How to complete this task: Copy the entries exactly. Their pictures do not belong in the copy.

Stored items:
# # # # #

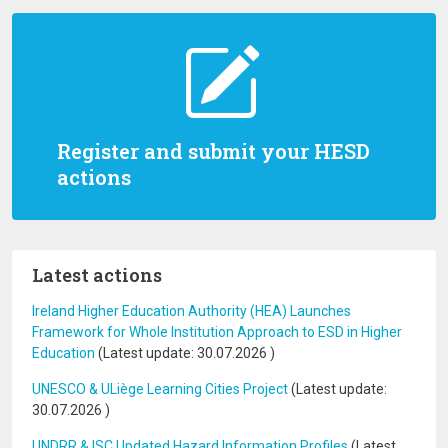
Register and submit your HESD
actions
Latest actions
Ireland Higher Education Authority (HEA) Launches
Framework for Whole Institution Approach to ESD in Higher
Education
(Latest update:
30.07.2026
)
UNESCO & ULiège Learning Cities Project
(Latest update:
30.07.2026
)
UNDRR & ISC Updated Hazard Information Profiles
(Latest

# # # # #

Answer space:
Register and submit your HESD
actions
Latest actions
Ireland Higher Education Authority (HEA) Launches
Framework for Whole Institution Approach to ESD in Higher
Education
(Latest update:
30.07.2026
)
UNESCO & ULiège Learning Cities Project
(Latest update:
30.07.2026
)
UNDRR & ISC Updated Hazard Information Profiles
(Latest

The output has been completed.